Mom rebutted my pity party with, “Well your father can tie his shoes with one hand. Andy! Show Noah how you can tie your shoes with one hand.” And as I started to protest Dad cut my whining off at the pass. “Oh my gosh, Noah, I can tie my shoes with one hand.” And he did, as I had seen him do so many times growing up. “I just need a little sympathy,” I said. To which Mom replied “Well you’re not getting it today.”
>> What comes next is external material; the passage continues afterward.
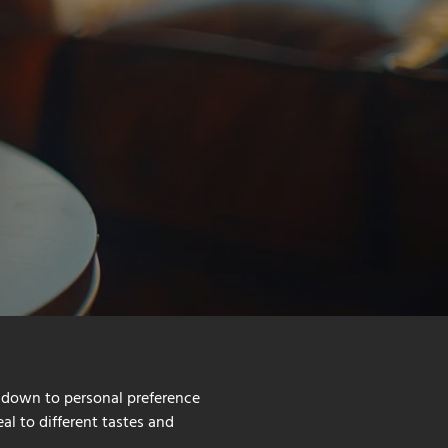
 down to personal preference
al to different tastes and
A few days after I’d had my shoelace meltdown, after many tears, I found myself drained of emotion, a hollowed out shell. My mother saw the blank expression on my face and she saw an opportunity to drag me out of the fog. She took it. She came up to my bed, leaned in close—but not so close that the other people in the room couldn’t hear her, and said “ You just had to out-do your dad and lose your arm and your leg.” She smiled, waiting for my reply, but all I could do was laugh. It was funny but it was also at that moment that I think I felt a little spark of excitement and anticipation again. It would take a while to fully ignite the flame but what she said definitely tapped into some important part of me. I have a very competitive side and Mom knew that. She knew just what to say to shake me up, so I could realize, “Okay, life will go on from here.” I thought to myself, “My dad could do a whole lot with just one hand. Imagine how much more impressive it’ll look with two missing limbs.” And I smiled the best I could through a wired jaw.